• [What to produce]:
The expected output is exactly the lines below, starting at the line with "Serie Chevrolet" and ending at the line with "vanwege risico's voor jonge gebruikers", both included; no other line belongs in it.

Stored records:
* * *

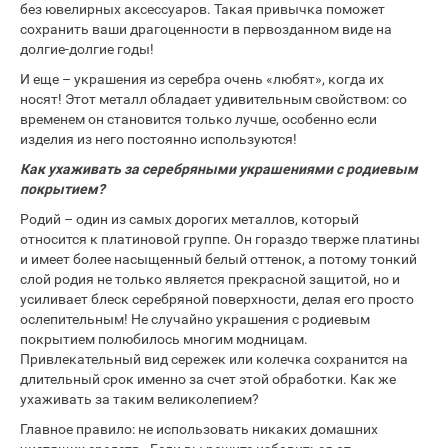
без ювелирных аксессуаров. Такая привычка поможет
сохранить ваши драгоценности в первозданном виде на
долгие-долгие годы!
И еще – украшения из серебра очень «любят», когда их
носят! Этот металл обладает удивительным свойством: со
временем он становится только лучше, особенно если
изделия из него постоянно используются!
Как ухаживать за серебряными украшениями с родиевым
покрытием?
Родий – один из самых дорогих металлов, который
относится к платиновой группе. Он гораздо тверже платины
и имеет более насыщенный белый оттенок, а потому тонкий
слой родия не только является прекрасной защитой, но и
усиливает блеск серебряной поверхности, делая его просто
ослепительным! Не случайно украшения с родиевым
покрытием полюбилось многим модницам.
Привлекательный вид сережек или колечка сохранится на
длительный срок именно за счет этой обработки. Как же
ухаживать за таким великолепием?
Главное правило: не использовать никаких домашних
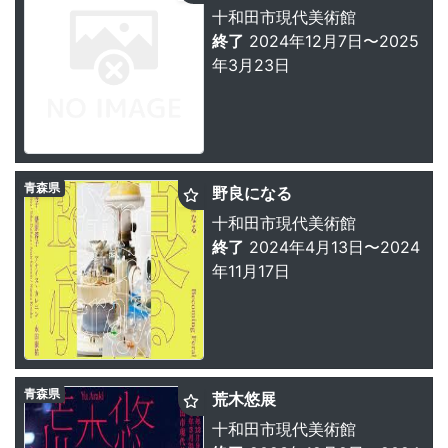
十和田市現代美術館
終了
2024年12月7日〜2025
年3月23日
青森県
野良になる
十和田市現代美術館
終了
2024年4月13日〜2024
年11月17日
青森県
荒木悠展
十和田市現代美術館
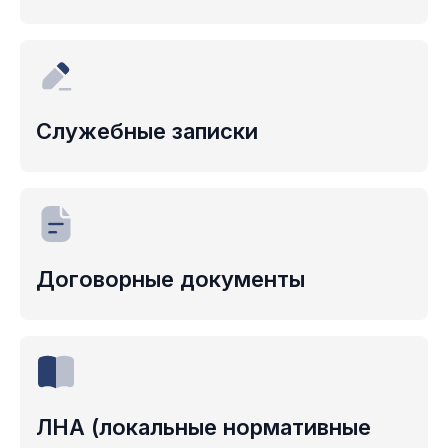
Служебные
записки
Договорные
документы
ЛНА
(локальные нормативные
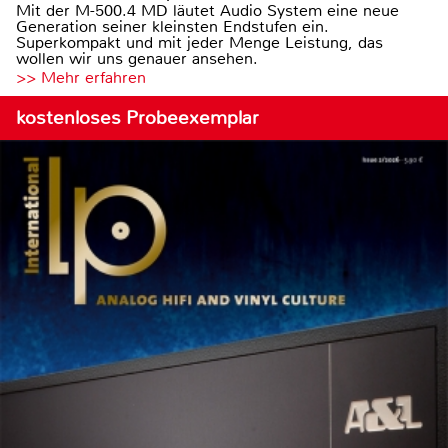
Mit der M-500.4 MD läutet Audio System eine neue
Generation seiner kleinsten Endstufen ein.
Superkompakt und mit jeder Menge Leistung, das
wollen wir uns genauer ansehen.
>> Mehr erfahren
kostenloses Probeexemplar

* * *

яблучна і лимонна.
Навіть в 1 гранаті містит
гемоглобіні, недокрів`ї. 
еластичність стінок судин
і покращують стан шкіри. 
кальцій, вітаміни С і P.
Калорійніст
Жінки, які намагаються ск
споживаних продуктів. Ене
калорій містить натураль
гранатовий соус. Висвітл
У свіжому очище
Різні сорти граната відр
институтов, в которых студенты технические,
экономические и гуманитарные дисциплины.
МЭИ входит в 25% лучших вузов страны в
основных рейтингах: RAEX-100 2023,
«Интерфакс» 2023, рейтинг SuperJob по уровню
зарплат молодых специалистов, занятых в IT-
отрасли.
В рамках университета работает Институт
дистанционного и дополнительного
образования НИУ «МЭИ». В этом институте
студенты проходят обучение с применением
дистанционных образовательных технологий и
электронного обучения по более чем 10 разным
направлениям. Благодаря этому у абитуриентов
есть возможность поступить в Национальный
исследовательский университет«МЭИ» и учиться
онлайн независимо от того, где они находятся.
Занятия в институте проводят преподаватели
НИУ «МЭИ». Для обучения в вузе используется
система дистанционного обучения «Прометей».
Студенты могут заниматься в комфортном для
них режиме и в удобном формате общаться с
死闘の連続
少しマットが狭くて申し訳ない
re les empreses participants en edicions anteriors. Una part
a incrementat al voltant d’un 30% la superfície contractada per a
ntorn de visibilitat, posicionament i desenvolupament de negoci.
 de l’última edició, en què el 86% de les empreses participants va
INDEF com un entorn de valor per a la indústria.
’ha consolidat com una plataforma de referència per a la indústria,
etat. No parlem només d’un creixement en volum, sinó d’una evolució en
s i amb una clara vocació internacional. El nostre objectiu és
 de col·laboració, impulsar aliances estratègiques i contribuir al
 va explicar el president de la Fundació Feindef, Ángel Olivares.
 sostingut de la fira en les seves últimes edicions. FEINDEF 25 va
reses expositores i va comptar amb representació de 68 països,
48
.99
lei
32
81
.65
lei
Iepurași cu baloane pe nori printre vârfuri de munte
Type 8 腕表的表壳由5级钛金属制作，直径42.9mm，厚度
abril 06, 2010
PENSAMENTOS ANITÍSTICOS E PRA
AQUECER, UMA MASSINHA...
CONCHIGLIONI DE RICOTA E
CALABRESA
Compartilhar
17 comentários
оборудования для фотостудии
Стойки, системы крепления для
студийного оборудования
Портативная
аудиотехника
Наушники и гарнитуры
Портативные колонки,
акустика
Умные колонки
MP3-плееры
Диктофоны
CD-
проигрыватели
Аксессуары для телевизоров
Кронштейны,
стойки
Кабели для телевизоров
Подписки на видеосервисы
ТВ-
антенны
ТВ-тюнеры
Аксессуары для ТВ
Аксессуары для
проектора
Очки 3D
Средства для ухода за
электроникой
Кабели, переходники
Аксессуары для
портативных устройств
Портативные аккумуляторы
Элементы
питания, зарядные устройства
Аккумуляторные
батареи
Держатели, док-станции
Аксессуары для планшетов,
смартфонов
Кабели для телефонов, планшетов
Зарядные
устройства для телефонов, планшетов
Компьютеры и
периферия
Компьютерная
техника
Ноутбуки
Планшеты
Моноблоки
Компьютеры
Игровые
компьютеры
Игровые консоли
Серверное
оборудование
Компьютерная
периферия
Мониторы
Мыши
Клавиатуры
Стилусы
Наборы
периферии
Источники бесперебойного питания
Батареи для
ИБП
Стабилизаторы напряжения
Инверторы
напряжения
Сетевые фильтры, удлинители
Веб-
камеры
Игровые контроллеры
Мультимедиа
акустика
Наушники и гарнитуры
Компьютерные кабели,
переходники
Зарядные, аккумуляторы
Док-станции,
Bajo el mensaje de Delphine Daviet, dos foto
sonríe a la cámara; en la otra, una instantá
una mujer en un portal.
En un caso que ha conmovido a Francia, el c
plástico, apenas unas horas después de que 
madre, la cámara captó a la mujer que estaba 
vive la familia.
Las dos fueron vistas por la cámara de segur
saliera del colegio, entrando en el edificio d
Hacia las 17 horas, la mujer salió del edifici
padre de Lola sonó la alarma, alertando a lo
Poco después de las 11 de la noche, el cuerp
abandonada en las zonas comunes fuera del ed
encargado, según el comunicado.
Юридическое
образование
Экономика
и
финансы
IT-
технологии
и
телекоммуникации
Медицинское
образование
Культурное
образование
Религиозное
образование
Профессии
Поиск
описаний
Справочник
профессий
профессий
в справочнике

* * *

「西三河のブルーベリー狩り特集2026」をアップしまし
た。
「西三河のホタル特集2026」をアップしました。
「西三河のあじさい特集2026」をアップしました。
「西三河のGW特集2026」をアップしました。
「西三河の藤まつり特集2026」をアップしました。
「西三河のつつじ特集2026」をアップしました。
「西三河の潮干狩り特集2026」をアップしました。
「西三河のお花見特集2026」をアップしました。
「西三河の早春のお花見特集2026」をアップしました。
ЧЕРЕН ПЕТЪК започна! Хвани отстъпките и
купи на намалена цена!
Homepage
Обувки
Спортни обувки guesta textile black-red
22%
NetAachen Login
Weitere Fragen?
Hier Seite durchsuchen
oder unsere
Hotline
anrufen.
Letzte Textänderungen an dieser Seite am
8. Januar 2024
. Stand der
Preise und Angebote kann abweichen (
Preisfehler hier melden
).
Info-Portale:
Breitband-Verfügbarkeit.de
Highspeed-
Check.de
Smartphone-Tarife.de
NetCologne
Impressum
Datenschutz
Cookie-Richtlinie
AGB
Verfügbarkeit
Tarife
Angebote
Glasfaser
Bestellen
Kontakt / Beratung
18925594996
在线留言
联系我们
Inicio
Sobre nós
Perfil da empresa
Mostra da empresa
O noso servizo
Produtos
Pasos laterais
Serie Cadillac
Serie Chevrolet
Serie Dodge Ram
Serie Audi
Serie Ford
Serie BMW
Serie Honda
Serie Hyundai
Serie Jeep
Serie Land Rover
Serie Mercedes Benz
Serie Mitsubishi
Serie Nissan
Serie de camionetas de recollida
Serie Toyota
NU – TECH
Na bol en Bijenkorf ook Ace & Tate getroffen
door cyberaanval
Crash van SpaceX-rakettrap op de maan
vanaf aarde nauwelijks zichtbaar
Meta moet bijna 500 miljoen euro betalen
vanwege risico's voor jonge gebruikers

* * *

• [Reply to the exercise]:
Serie Chevrolet
Serie Dodge Ram
Serie Audi
Serie Ford
Serie BMW
Serie Honda
Serie Hyundai
Serie Jeep
Serie Land Rover
Serie Mercedes Benz
Serie Mitsubishi
Serie Nissan
Serie de camionetas de recollida
Serie Toyota
NU – TECH
Na bol en Bijenkorf ook Ace & Tate getroffen
door cyberaanval
Crash van SpaceX-rakettrap op de maan
vanaf aarde nauwelijks zichtbaar
Meta moet bijna 500 miljoen euro betalen
vanwege risico's voor jonge gebruikers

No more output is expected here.